Mazlum Delik war der Mann des Spiels

Mazlum Delik vom TSV Wiepenkathen erzielte bereits 17 Tore. Damit führt er die Statistik gemeinsam mit Patrick Hanke (ASC) an. Foto: Brunsch

Mazlum Delik vom TSV Wiepenkathen erzielte bereits 17 Tore. Damit führt er die Statistik gemeinsam mit Patrick Hanke (ASC) an. Foto: Brunsch

Am vergangenen Wochenende gelangen dem in Deutschland geborenen Mazlum Delik im Spitzenspiel der 1. Kreisklasse gegen die VSV Hedendorf/Neukloster III alle vier Treffer beim 4:2-Erfolg. 

Freitag, 22.10.2021, 07:00 Uhr

Der TSV Wiepenkathen II blieb dadurch weiterhin ungeschlagen. Delik erzielte in der laufenden Saison bislang 15 Tore. Der 27-jährige Mittelstürmer weiß, wo das Tor steht und weiß auch, wo er stehen muss, um viele Treffer zu erzielen. Delik betreibt einen Dönerladen in Mittelnkirchen, ist daher beruflich sehr eingeschränkt. „Trotzdem versucht Mazlum immer zum Training zu kommen. Er ist für uns sehr wichtig, da er auch menschlich gut reinpasst und ein sehr korrekter, nie egoistischer Mensch ist. Mazlum ist ein guter Junge“, schwärmt Wiepenkathens Trainer Franz Olenberger. Der verheiratete und zweifache Familienvater, mit kurdischen Wurzeln, fing erst im Herrenbereich an, Fußball zu spielen. „Wer weiß, wo ich heute spielen würde, wäre ich früher angefangen“, witzelt Delik. Es begann alles beim VfL Stade. Über den TSV Wiepenkathen II ging es wieder zurück zum VfL Stade, weiter zur SG Lühe, den VfL Horneburg, Schwinger SC, um erneut in Wiepenkathen zu landen. Der Aufstieg in die Kreisliga ist das erklärte Ziel und er persönlich will „weiter an mir arbeiten, damit ich der Mannschaft noch mehr helfen kann.“ Von seinem persönlichen Saisonziel „20 Tore“, ist er gar nicht mehr weit entfernt.

Was war Ihr schönstes Erlebnis auf dem Fußballfeld?

„Das Spitzenspiel jetzt gegen Hedendorf/Neukloster III mit meinen vier Toren.

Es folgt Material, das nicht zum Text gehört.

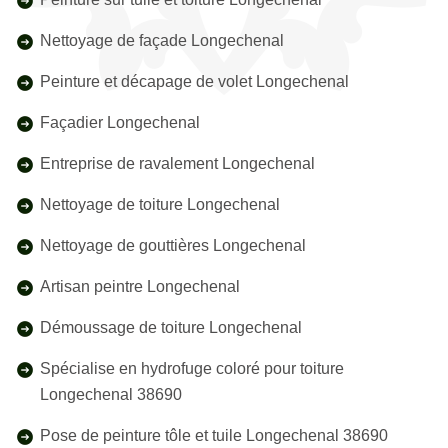
Nettoyage de façade Longechenal
Peinture et décapage de volet Longechenal
Façadier Longechenal
Entreprise de ravalement Longechenal
Nettoyage de toiture Longechenal
Nettoyage de gouttières Longechenal
Artisan peintre Longechenal
Démoussage de toiture Longechenal
Spécialise en hydrofuge coloré pour toiture
Longechenal 38690
Pose de peinture tôle et tuile Longechenal 38690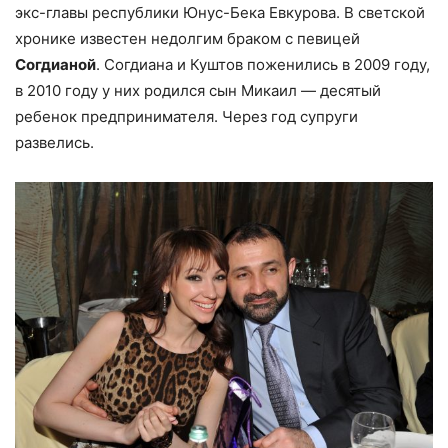
экс-главы республики Юнус-Бека Евкурова. В светской
хронике известен недолгим браком с певицей
Согдианой
. Согдиана и Куштов поженились в 2009 году,
в 2010 году у них родился сын Микаил — десятый
ребенок предпринимателя. Через год супруги
развелись.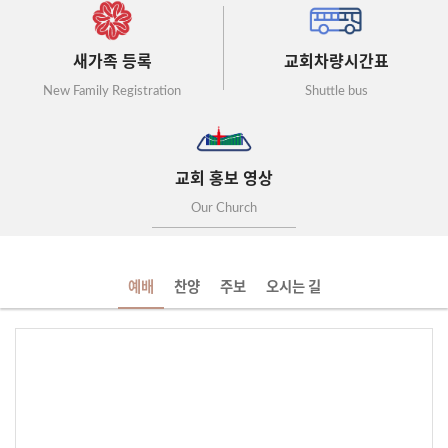
새가족 등록
교회차량시간표
New Family Registration
Shuttle bus
교회 홍보 영상
Our Church
예배
찬양
주보
오시는 길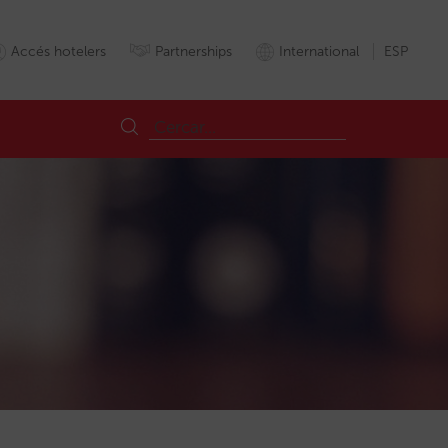
Accés hotelers
Partnerships
International
ESP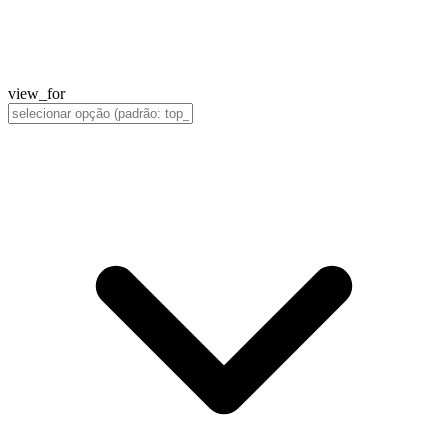
view_for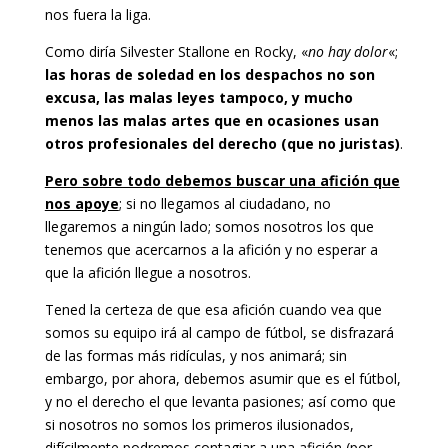
nos fuera la liga.
Como diría Silvester Stallone en Rocky, «
no hay dolor
«;
las horas de soledad en los despachos no son
excusa, las malas leyes tampoco, y mucho
menos las malas artes que en ocasiones usan
otros profesionales del derecho (que no juristas)
.
Pero sobre todo debemos buscar una afición que
nos apoye
; si no llegamos al ciudadano, no
llegaremos a ningún lado; somos nosotros los que
tenemos que acercarnos a la afición y no esperar a
que la afición llegue a nosotros.
Tened la certeza de que esa afición cuando vea que
somos su equipo irá al campo de fútbol, se disfrazará
de las formas más ridículas, y nos animará; sin
embargo, por ahora, debemos asumir que es el fútbol,
y no el derecho el que levanta pasiones; así como que
si nosotros no somos los primeros ilusionados,
difícilmente podremos contagiar a una afición (por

Dadurch konnte ich der Mannschaft helfen. Der Trainer hat immer an mich geglaubt und mir immer Mut zugesprochen.“

Was war Ihr schlimmstes Erlebnis auf dem Fußballfeld?

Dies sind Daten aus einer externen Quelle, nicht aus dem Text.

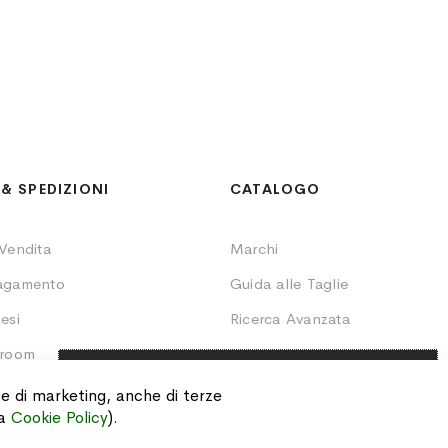
& SPEDIZIONI
CATALOGO
 Vendita
Marchi
Pagamento
Guida alle Taglie
esi
Ricerca Avanzata
wroom
Lista Nozze
SCOPRI IL PREZZO
Ordini
i e di marketing, anche di terze
A TE DEDICATO
ra
Cookie Policy
).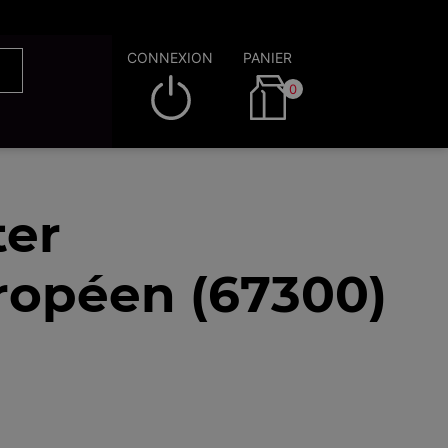
CONNEXION
PANIER
0
ter
ropéen (67300)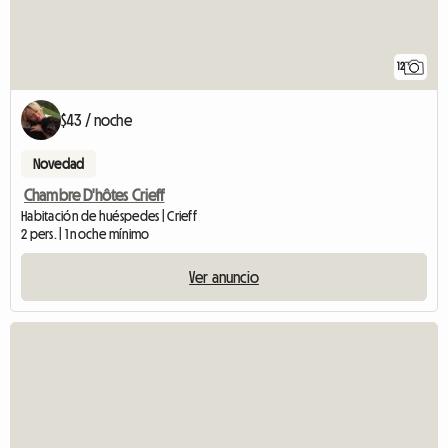
12
$43 / noche
Novedad
Chambre D'hôtes Crieff
Habitación de huéspedes | Crieff
2 pers. | 1 noche mínimo
Ver anuncio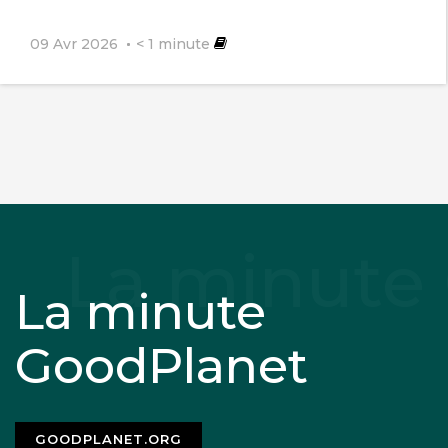
09 Avr 2026
< 1
minute
La minute
GoodPlanet
GOODPLANET.ORG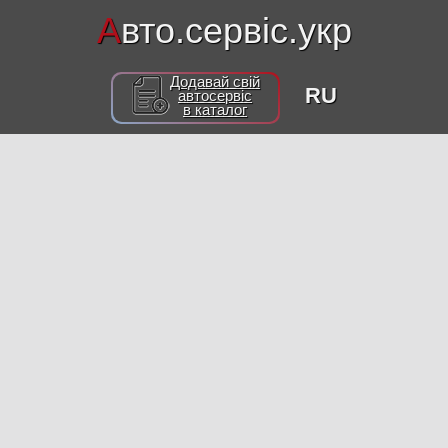
А
вто.сервіс.укр
Додавай свій
RU
автосервіс
в каталог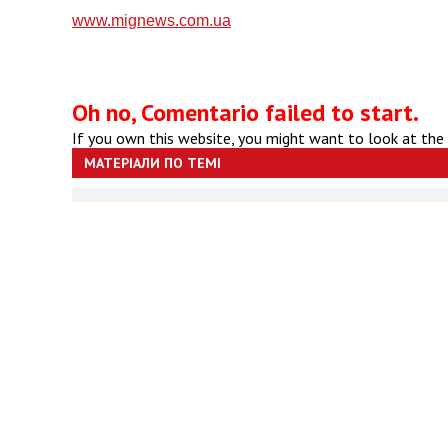
www.mignews.com.ua
Oh no, Comentario failed to start.
If you own this website, you might want to look at the
МАТЕРІАЛИ ПО ТЕМІ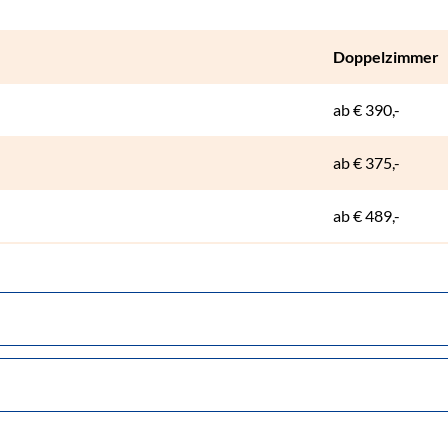
Doppelzimmer
ab
€ 390,-
ab
€ 375,-
ab
€ 489,-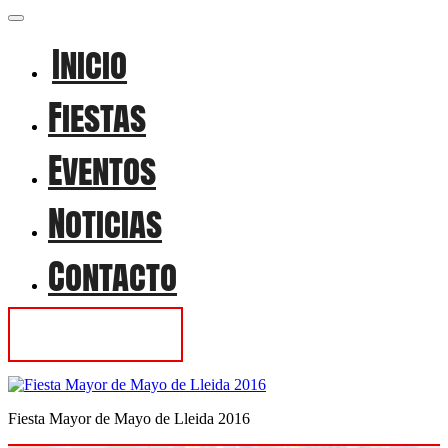
Inicio
Fiestas
Eventos
Noticias
Contacto
Contactar
Fiesta Mayor de Mayo de Lleida 2016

„Für mich ist es immer schlimm, wenn ich mit einer Verletzung ausfalle. Dann verliert man seinen Rhythmus und muss sich wieder herankämpfen.“

Wer ist Ihr Vorbild?

„Ich habe kein Vorbild. Man muss sich selber sehen und versuchen, für andere ein Vorbild zu sein.“

Copyright © 2025 TAGEBLATT | Weiterverwendung und -verbreitung nur mit Genehmigung.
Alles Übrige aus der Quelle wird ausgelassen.